A brilliant idea delivered without empathy often fails.
Exceptional expertise combined with poor self-awareness often creates conflict.
Knowledge without communication rarely creates impact.
This is why emotional intelligence has quietly become one of the defining educational conversations of our time.
At TGSB, this understanding appears increasingly relevant.
Education is not viewed simply as academic preparation. It is preparation for human life. Children are not only learning mathematics, science, languages, and social studies. They are learning how to understand themselves. How to understand others. How to collaborate. How to listen. How to disagree respectfully. How to persist through difficulty.
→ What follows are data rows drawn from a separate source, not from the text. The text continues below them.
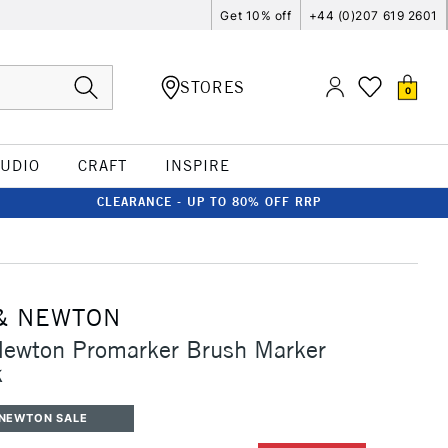
Get 10% off
+44 (0)207 619 2601
STORES
0
TUDIO
CRAFT
INSPIRE
CLEARANCE - UP TO 80% OFF RRP
& NEWTON
Newton Promarker Brush Marker
k
 NEWTON SALE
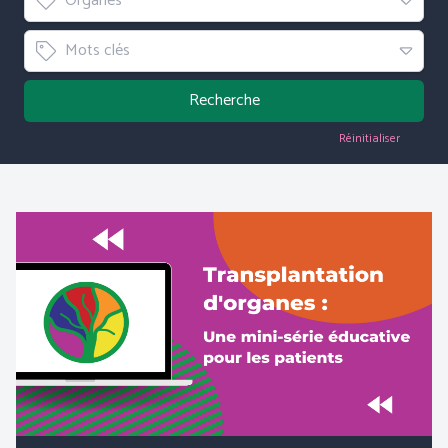
Organes
Tag
Mots clés
Recherche
Réinitialiser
How to recognise emotions rather than be controlled by them.
These lessons rarely appear as chapters in textbooks.
Yet they may become the most valuable lessons students ever learn.
Perhaps the most dangerous educational myth is the belief that emotional intelligence is soft.
Nothing could be further from the truth.
Managing frustration when a project fails is difficult.
Showing empathy during conflict is difficult.
Receiving criticism without defensiveness is difficult.
Admitting mistakes is difficult.
Leading people is difficult.
Building trust is difficult.
These are not soft skills.
They are human skills.
And increasingly, they are the skills that determine who thrives.
This becomes especially important when considering the future.
Artificial intelligence can process information faster than any human.
Algorithms can retrieve facts instantly.
Machines can perform calculations with extraordinary precision.
But emotional intelligence remains deeply human.
A machine can generate information.
It cannot genuinely care.
A machine can provide answers.
It cannot build trust.
A machine can analyse data.
It cannot create belonging.
The future will not belong to students who merely know more.
The future will belong to students who can connect more.
Who can collaborate more.
Who can adapt more.
Who can understand people more.
Who can remain calm amidst uncertainty.
Who can lead with empathy.
This is why emotional intelligence matters more than marks in 2026.
Not because marks are irrelevant.
But because marks measure only part of what makes a human being successful.
A child may forget a formula.
A child may forget a definition.
A child may forget an examination score.
But the ability to understand themselves, understand others, navigate challenges, build relationships, communicate effectively, and remain resilient will accompany them for life.
Perhaps the question parents need to ask has changed.
Not:
“How many marks did my child get?”
But:
“What kind of person is my child becoming?”
Because in the decades ahead, the greatest competitive advantage may not be knowledge.
It may be humanity.
And humanity has always been the true curriculum.